| Exercise goal |
Retype the whole listing, please, keeping every line exact and dropping the pictures.

| Records provided |
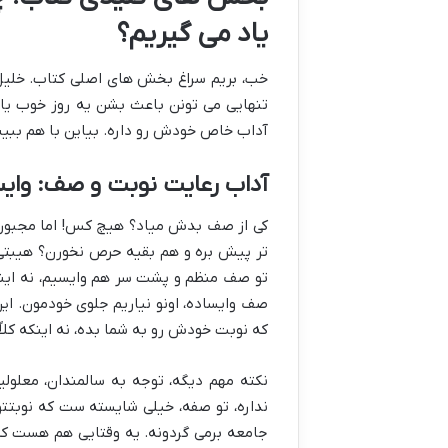
یاد می گیریم؟
خب، بریم سراغ بخش های اصلی کتاب. خلیل
تنهایی می تونن باعث بشن یه روز خوب یا یه
آداب خاص خودش رو داره. بیاین با هم ببینیم
آداب رعایت نوبت و صف: وایس
کی از صف بدش میاد؟ هیچ کس! اما مجبوریم
تر پیش بره و هم بقیه حرص نخورن؟ هیبتی ا
تو صف منظم و پشت سر هم وایسیم، نه اینکه
صف وایساده، اونو نیاریم جلوی خودمون. این 
که نوبت خودش رو به شما بده، نه اینکه کلاً 
نکته مهم دیگه، توجه به سالمندان، معلولی
نداره، تو صفه، خیلی شایسته ست که نوبت
جامعه برمی گردونه. یه وقتایی هم هست که 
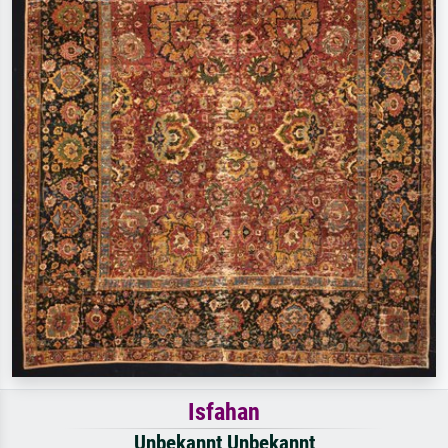
Isfahan
Unbekannt Unbekannt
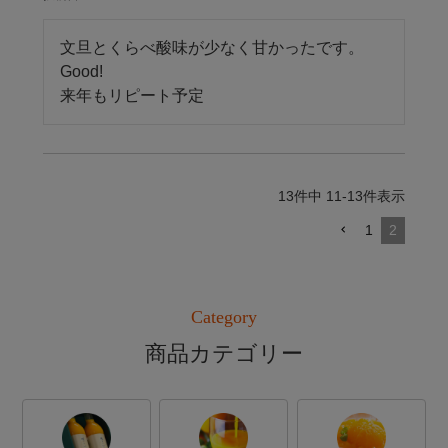
文旦とくらべ酸味が少なく甘かったです。

Good!

来年もリピート予定
13
件中
11
-
13
件表示
1
2
Category
商品カテゴリー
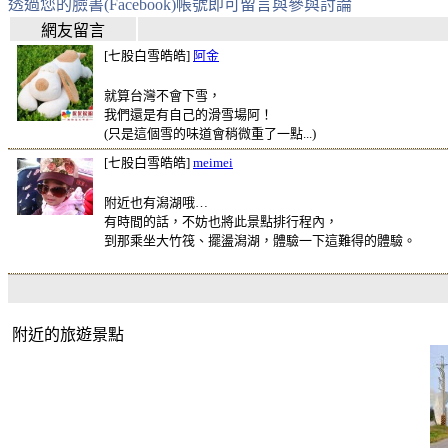
透過您的臉書(Facebook)帳號即可留言與參與討論
網友留言
[七股白雪皓皓]
阿金
就算台灣不會下雪，
我們還是有自己的滑雪場阿！
(只是這個雪的味道會稍微重了一點...)
[七股白雪皓皓]
meimei
附近也有潟湖哦…
有時間的話，不妨也將此景點排行程內，
到那乘坐大竹筏、擺盪潟湖，體驗一下這難得的體驗。
附近的旅遊景點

| Answer space |
یاد می گیریم؟
خب، بریم سراغ بخش های اصلی کتاب. خلیل
تنهایی می تونن باعث بشن یه روز خوب یا یه
آداب خاص خودش رو داره. بیاین با هم ببینیم
آداب رعایت نوبت و صف: وایس
کی از صف بدش میاد؟ هیچ کس! اما مجبوریم
تر پیش بره و هم بقیه حرص نخورن؟ هیبتی ا
تو صف منظم و پشت سر هم وایسیم، نه اینکه
صف وایساده، اونو نیاریم جلوی خودمون. این 
که نوبت خودش رو به شما بده، نه اینکه کلاً 
نکته مهم دیگه، توجه به سالمندان، معلولی
نداره، تو صفه، خیلی شایسته ست که نوبت
جامعه برمی گردونه. یه وقتایی هم هست که 
Isfahan
Unbekannt Unbekannt
文旦とくらべ酸味が少なく甘かったです。

Good!

来年もリピート予定
13
件中
11
-
13
件表示
1
2
Category
商品カテゴリー
透過您的臉書(Facebook)帳號即可留言與參與討論
網友留言
[七股白雪皓皓]
阿金
就算台灣不會下雪，
我們還是有自己的滑雪場阿！
(只是這個雪的味道會稍微重了一點...)
[七股白雪皓皓]
meimei
附近也有潟湖哦…
有時間的話，不妨也將此景點排行程內，
到那乘坐大竹筏、擺盪潟湖，體驗一下這難得的體驗。
附近的旅遊景點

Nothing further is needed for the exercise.